* **Exercise**: Return all lines of the listing below that carry the word "della".

* **Record excerpts**:
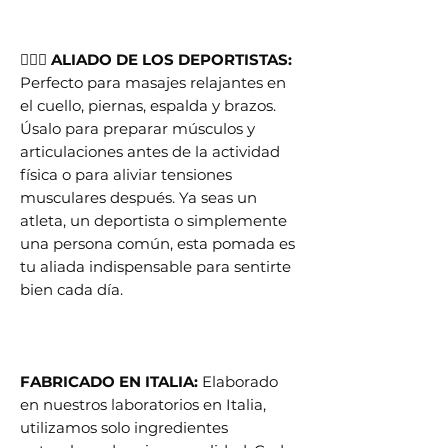
🤸🏼‍♀️ ALIADO DE LOS DEPORTISTAS:
Perfecto para masajes relajantes en
el cuello, piernas, espalda y brazos.
Úsalo para preparar músculos y
articulaciones antes de la actividad
física o para aliviar tensiones
musculares después. Ya seas un
atleta, un deportista o simplemente
una persona común, esta pomada es
tu aliada indispensable para sentirte
bien cada día.
FABRICADO EN ITALIA:
Elaborado
en nuestros laboratorios en Italia,
utilizamos solo ingredientes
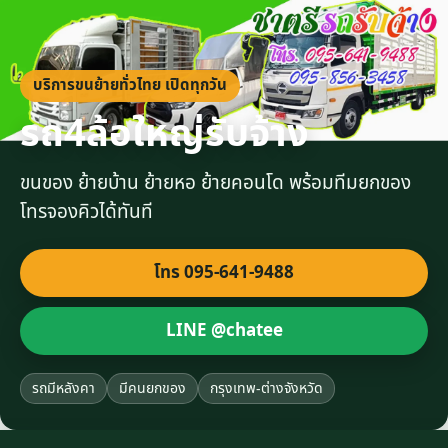
บริการขนย้ายทั่วไทย เปิดทุกวัน
รถ4ล้อใหญ่รับจ้าง
ขนของ ย้ายบ้าน ย้ายหอ ย้ายคอนโด พร้อมทีมยกของ
โทรจองคิวได้ทันที
โทร 095-641-9488
LINE @chatee
รถมีหลังคา
มีคนยกของ
กรุงเทพ-ต่างจังหวัด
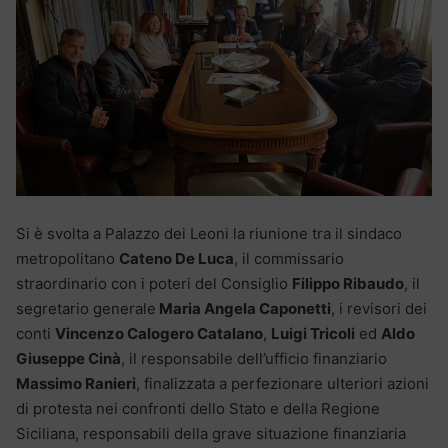
Si è svolta a Palazzo dei Leoni la riunione tra il sindaco
metropolitano
Cateno De Luca
, il commissario
straordinario con i poteri del Consiglio
Filippo Ribaudo
, il
segretario generale
Maria Angela Caponetti
, i revisori dei
conti
Vincenzo Calogero Catalano
,
Luigi Tricoli
ed
Aldo
Giuseppe Cinà
, il responsabile dell’ufficio finanziario
Massimo Ranieri
, finalizzata a perfezionare ulteriori azioni
di protesta nei confronti dello Stato e della Regione
Siciliana, responsabili della grave situazione finanziaria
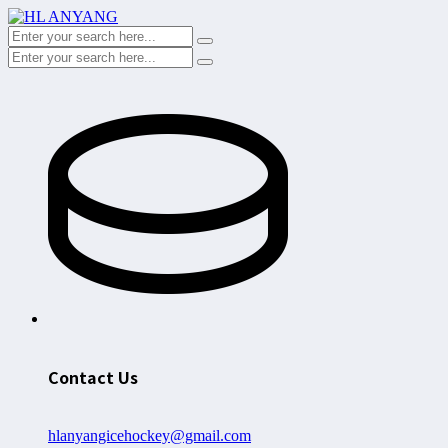
Contact Us
hlanyangicehockey@gmail.com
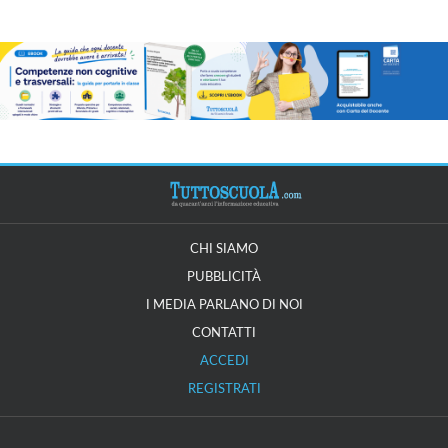
CHI SIAMO
PUBBLICITÀ
I MEDIA PARLANO DI NOI
CONTATTI
ACCEDI
REGISTRATI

* **Response to this exercise**:
di protesta nei confronti dello Stato e della Regione
Siciliana, responsabili della grave situazione finanziaria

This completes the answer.